## What to do
Search the entries below for "pienso" and copy each matching line.

## Exercise data
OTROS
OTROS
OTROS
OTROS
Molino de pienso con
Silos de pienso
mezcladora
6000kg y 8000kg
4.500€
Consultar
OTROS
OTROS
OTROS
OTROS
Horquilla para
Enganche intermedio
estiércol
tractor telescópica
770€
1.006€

---

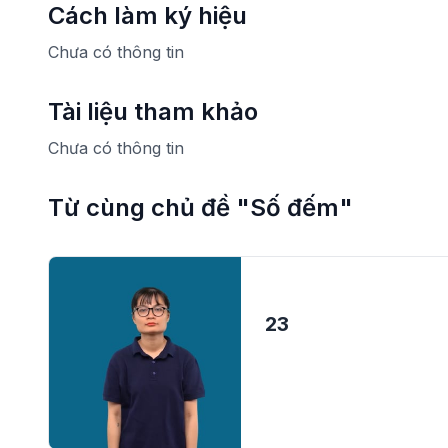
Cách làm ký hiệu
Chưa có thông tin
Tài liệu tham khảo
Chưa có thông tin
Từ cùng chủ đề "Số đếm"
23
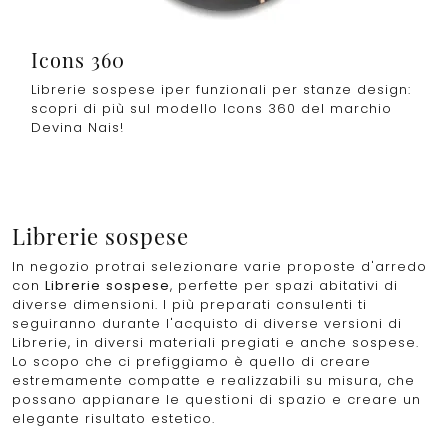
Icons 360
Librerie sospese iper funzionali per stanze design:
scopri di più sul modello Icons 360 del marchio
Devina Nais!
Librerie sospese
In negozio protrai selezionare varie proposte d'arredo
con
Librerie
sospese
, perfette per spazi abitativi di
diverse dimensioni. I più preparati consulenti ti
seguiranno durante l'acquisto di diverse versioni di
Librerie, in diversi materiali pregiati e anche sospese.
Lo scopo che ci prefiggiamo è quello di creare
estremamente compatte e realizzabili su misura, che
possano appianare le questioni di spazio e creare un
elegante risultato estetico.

...

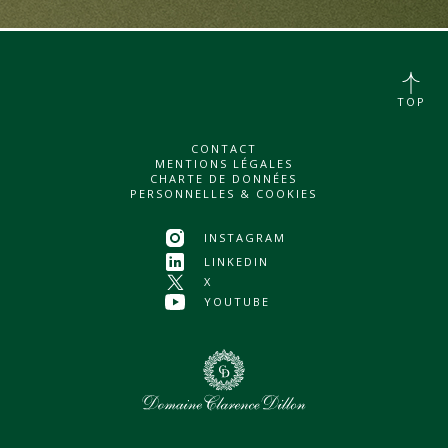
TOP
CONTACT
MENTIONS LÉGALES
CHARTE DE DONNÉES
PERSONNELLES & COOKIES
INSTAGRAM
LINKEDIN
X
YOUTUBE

## Finished exercise
Molino de pienso con
Silos de pienso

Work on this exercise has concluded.